How to complete this task
Say how many lines in the material below hold the word "button", and say nothing else.

Supplied entries
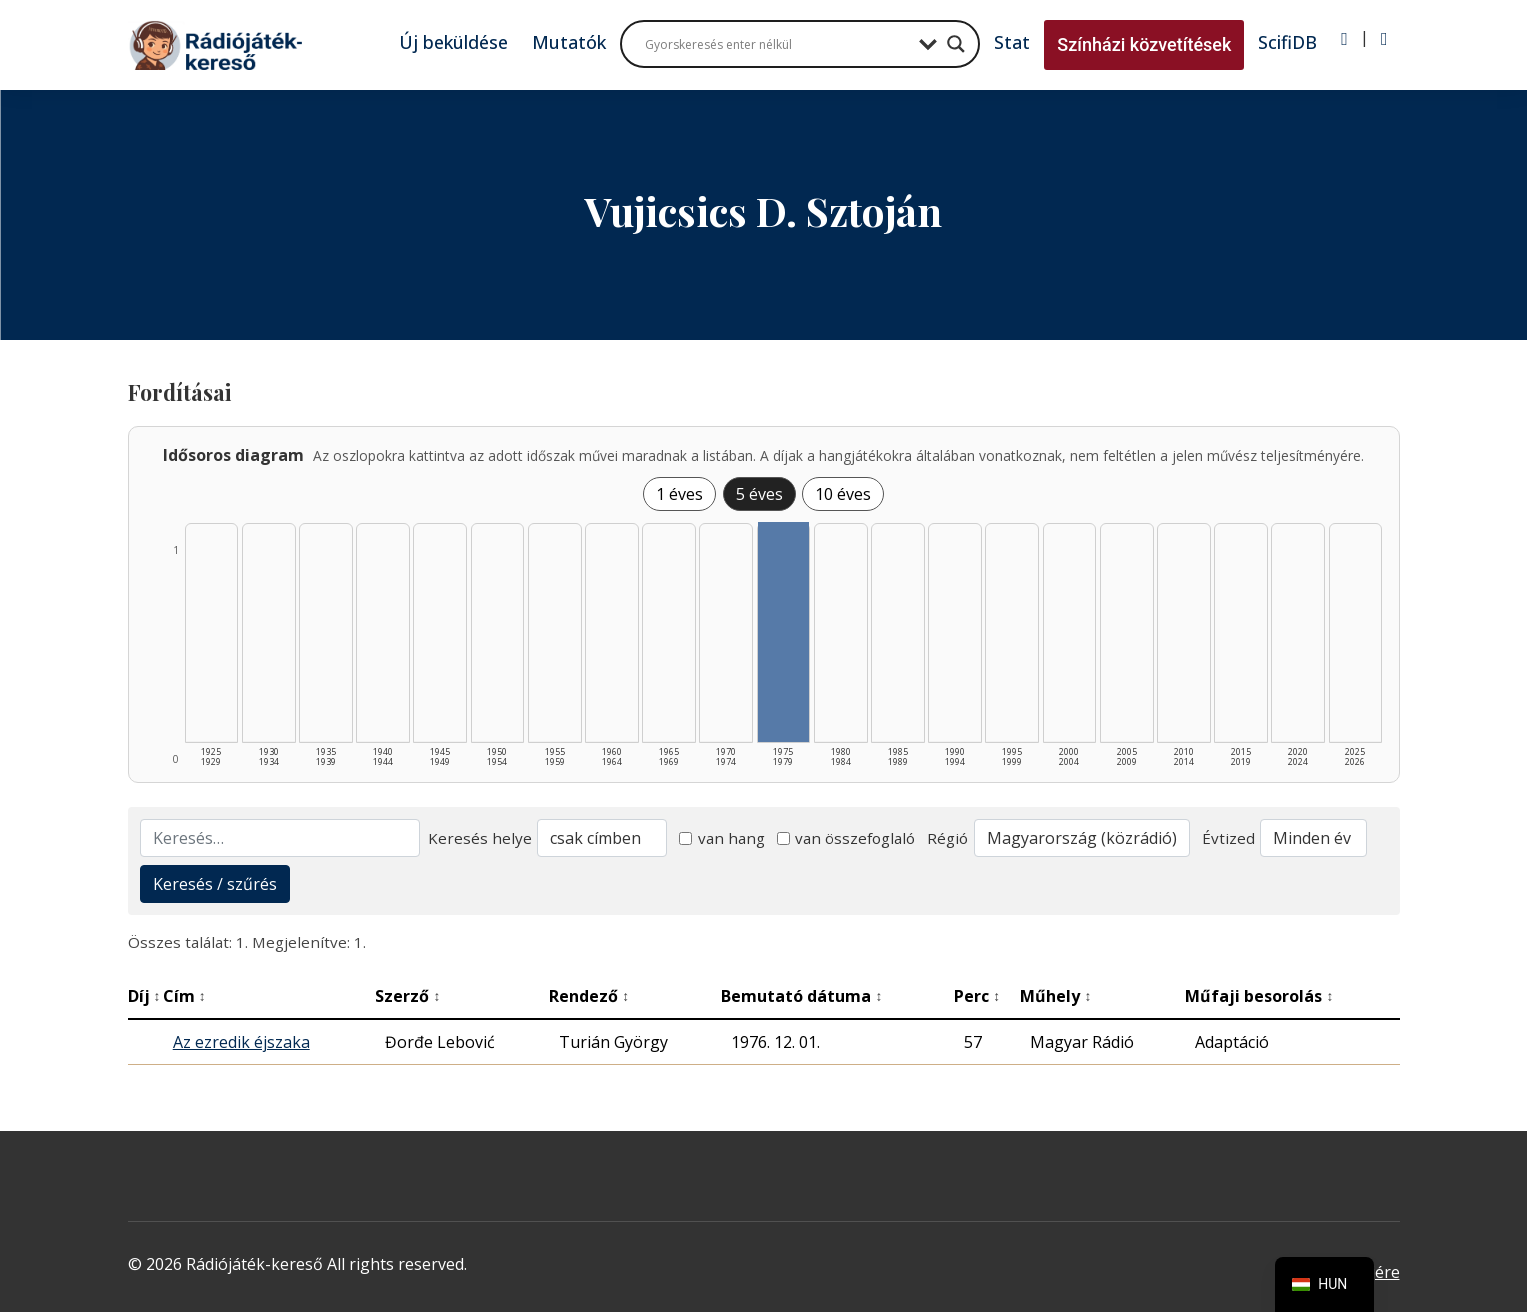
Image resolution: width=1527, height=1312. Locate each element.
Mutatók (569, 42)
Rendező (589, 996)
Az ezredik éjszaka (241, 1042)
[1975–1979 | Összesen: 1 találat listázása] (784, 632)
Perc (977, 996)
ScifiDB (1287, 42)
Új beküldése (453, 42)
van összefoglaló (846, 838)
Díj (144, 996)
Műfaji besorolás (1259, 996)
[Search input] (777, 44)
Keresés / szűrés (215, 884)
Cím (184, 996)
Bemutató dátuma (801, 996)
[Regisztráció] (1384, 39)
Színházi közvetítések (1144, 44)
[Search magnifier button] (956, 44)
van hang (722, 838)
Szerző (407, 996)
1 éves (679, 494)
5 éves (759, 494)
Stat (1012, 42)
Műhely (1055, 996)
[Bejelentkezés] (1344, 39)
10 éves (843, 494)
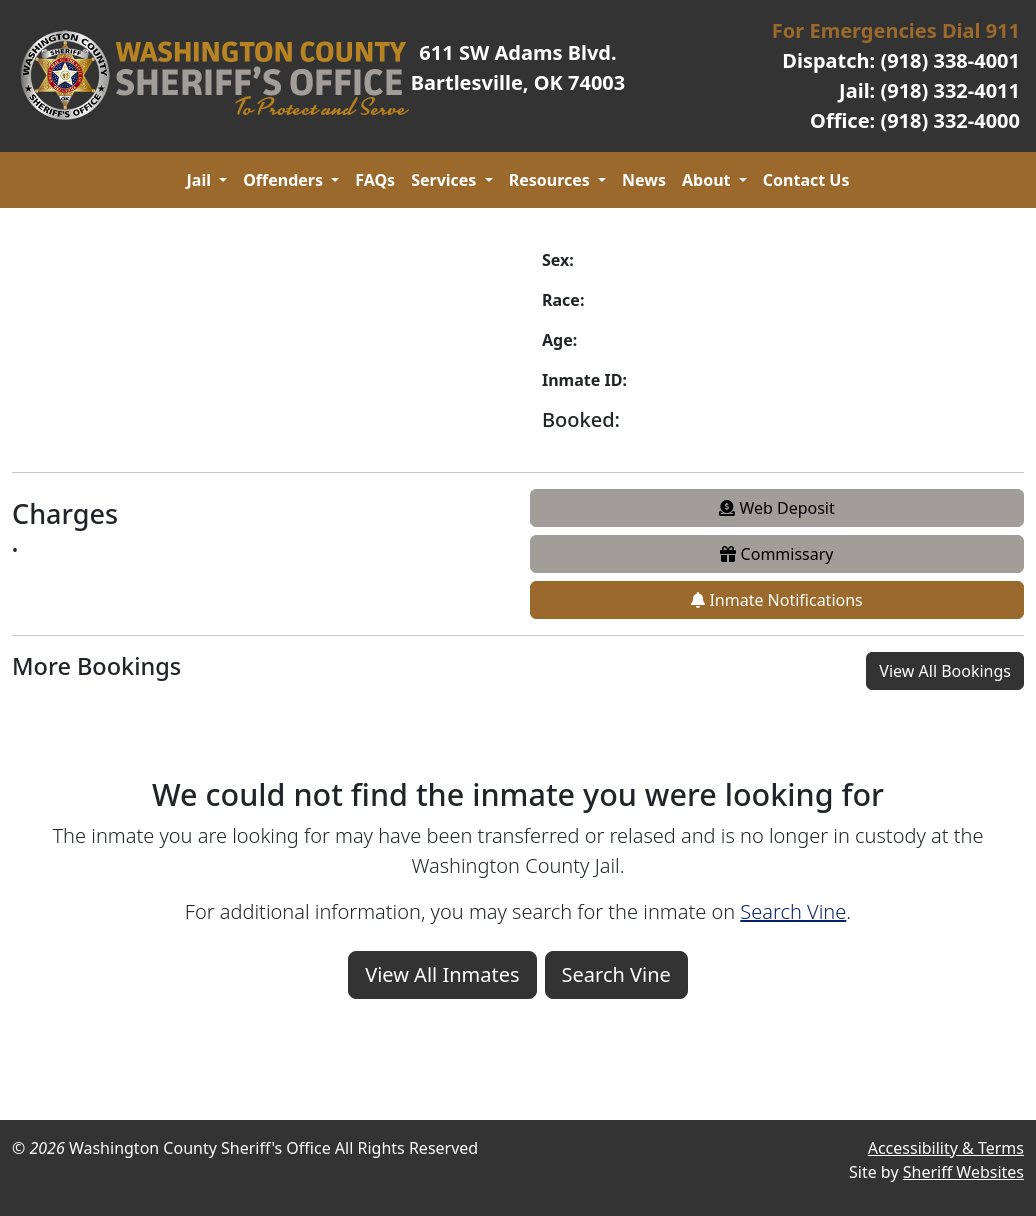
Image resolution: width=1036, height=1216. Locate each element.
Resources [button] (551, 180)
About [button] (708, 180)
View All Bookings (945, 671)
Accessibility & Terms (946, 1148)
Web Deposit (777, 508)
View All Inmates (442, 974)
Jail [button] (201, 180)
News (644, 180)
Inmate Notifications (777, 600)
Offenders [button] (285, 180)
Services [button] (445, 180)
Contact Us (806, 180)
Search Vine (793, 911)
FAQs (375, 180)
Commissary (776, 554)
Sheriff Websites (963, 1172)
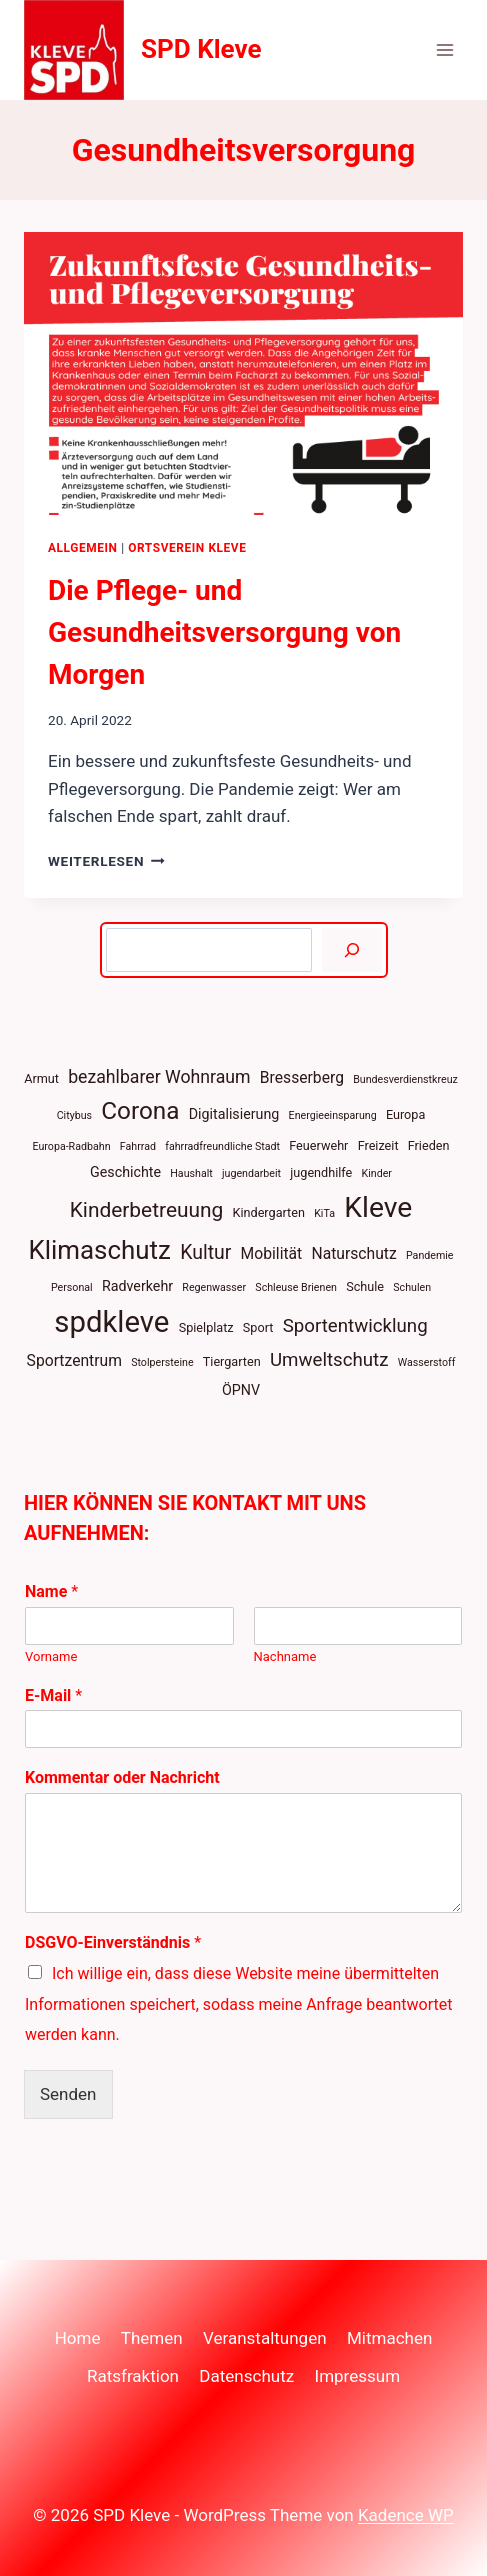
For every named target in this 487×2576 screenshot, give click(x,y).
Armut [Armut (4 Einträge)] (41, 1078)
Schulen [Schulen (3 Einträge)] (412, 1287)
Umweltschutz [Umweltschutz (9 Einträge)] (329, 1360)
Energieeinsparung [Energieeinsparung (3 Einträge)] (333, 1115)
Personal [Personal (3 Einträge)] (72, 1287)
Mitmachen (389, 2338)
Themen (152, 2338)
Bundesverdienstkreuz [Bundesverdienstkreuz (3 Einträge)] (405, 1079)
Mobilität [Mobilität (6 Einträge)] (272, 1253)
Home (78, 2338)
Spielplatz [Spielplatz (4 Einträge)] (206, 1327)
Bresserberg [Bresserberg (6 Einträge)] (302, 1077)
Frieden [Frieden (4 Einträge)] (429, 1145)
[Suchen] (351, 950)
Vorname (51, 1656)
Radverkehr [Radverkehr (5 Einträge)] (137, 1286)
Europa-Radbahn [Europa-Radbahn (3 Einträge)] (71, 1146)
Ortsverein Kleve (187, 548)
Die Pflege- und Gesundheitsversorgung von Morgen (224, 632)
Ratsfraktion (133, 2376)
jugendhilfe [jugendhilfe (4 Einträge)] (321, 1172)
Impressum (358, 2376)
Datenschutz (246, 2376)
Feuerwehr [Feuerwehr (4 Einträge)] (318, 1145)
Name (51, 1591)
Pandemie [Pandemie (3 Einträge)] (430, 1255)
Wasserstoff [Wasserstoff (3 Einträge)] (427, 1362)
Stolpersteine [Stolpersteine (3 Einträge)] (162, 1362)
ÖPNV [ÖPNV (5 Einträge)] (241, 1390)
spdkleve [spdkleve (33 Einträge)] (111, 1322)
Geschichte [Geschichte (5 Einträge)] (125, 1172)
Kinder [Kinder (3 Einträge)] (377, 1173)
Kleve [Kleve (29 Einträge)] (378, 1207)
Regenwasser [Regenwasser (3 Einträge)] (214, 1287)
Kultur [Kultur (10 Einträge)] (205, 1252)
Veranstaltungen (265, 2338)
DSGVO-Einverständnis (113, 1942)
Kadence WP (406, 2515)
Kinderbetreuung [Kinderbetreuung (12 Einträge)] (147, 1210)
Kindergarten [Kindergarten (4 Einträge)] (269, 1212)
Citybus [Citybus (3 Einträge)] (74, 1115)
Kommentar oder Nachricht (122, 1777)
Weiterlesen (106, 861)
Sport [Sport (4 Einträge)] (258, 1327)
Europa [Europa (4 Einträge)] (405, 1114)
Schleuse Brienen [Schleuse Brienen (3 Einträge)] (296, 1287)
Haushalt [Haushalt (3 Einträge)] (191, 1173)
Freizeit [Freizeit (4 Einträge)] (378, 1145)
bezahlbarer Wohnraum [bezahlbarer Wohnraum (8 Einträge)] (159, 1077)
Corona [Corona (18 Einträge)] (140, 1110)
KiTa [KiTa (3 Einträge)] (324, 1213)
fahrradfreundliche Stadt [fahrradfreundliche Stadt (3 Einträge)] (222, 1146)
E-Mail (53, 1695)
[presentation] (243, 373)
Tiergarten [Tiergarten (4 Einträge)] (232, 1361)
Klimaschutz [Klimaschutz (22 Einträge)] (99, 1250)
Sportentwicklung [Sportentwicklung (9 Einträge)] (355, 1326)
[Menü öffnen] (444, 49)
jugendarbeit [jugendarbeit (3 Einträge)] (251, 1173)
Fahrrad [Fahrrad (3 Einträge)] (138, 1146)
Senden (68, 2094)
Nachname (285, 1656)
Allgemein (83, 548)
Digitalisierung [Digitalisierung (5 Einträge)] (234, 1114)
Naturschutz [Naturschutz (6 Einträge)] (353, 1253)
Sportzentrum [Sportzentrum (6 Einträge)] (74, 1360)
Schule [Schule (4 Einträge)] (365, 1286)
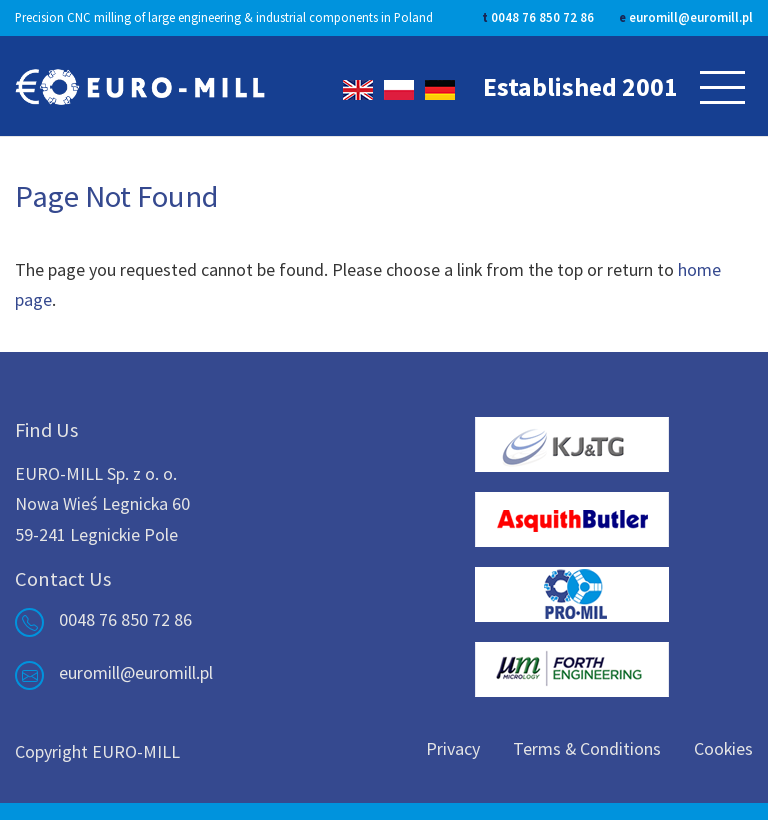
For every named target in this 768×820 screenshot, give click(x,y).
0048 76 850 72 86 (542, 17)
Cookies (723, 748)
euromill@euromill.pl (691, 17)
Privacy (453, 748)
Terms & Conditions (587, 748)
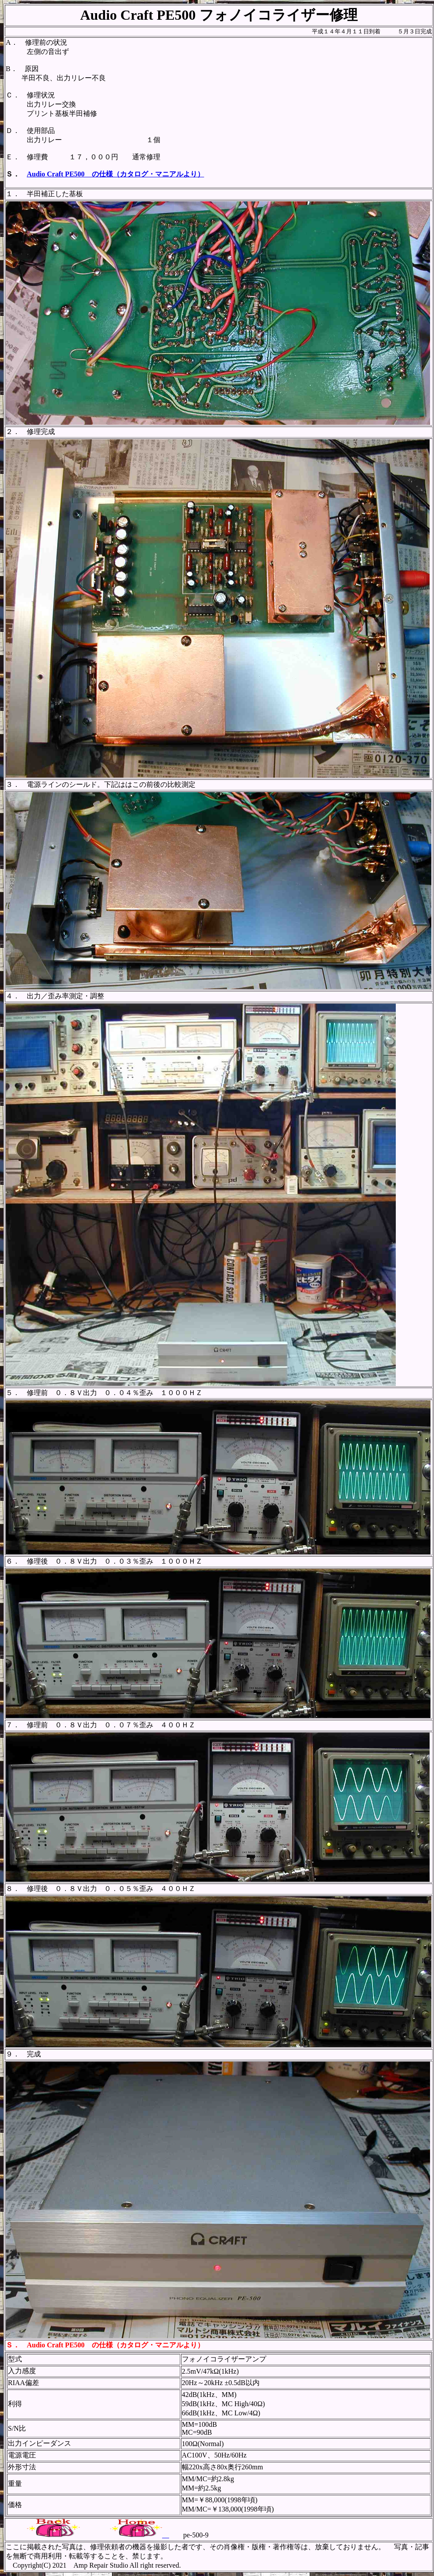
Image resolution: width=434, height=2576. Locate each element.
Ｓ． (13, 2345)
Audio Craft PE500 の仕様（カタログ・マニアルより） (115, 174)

Answer to this problem
6